Dry powder soars as buyout activity drops, finds study

Private equity buyouts have declined as a proportion of M&A activity for the third consecutive year, despite almost $500bn waiting to be invested, according to a report by S&P Capital IQ.

Private equity buyouts as a proportion of M&A have declined for the third consecutive year, as have leverage buyouts valued at $1 billion or more, according to a study by S&P Capital IQ.

LBOs comprised 3.4 percent, or $1.8 trillion, of overall M&A for the year, down from 5.7 percent in 2014. This is the third consecutive annual decline. There have been 13 mega LBOs to date in 2015, compared with 28 last year.

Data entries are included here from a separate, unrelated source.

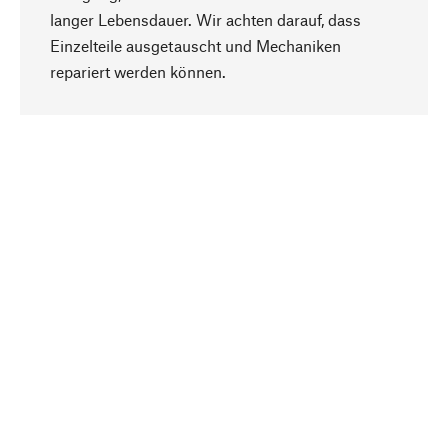
langer Lebensdauer. Wir achten darauf, dass
Einzelteile ausgetauscht und Mechaniken
Nach oben
repariert werden können.
Bewusst
Nachhaltigkeit steht im Fokus unserer
Produktauswahl. Wir setzen auf natürliche
Inhaltsstoffe und Materialien, die gepflegt werden
können, sowie auf eine ressourcenschonende
und sozialverträgliche Produktion.
Ausgewählt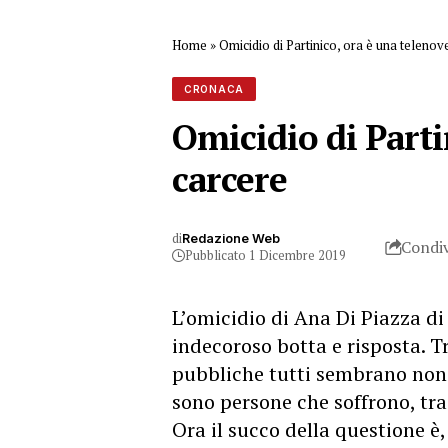
Home
»
Omicidio di Partinico, ora è una telenov
CRONACA
Omicidio di Parti
carcere
di
Redazione Web
Condiv
Pubblicato 1 Dicembre 2019
L’omicidio di Ana Di Piazza di
indecoroso botta e risposta. Tr
pubbliche tutti sembrano non c
sono persone che soffrono, tr
Ora il succo della questione è,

“The paradox is there’s so much cash available in terms of dry powder, so [financial] sponsors have the resources to do more transactions, but I guess there’s reluctance,” Rich Peterson, the report’s author, told Private Equity International. “Perhaps the multiples being paid aren’t attractive in this environment or they are just waiting for better opportunities.”

His research found that there is almost $500 billion of available capital in global buyout funds waiting to be invested.

Peterson, senior director of global markets intelligence at S&P Capital IQ, cited fund sponsors taking a “more targeted and more selective” approach as one possible reason for the lack of mega deals in private equity.

But with recent deals by KKR and The Carlyle Group, there’s a possibility for a rebound, he said.

“I think there’s hope that we’ll see a resurgence for another big deal,” he said.

PE funds reluctant to delve back into buyouts could find consolation in separate research published this week by State Street Corporation. Its second-quarter results of the GX Private Equity Index found that buyouts performed the best in PE with a 4.67 percent return and capital distributions of over $52.5 billion, more than twice the total capital drawdown.

The index measured PE investments totalling more than $2.2 trillion through 2,492 unique partnerships as of 30 June.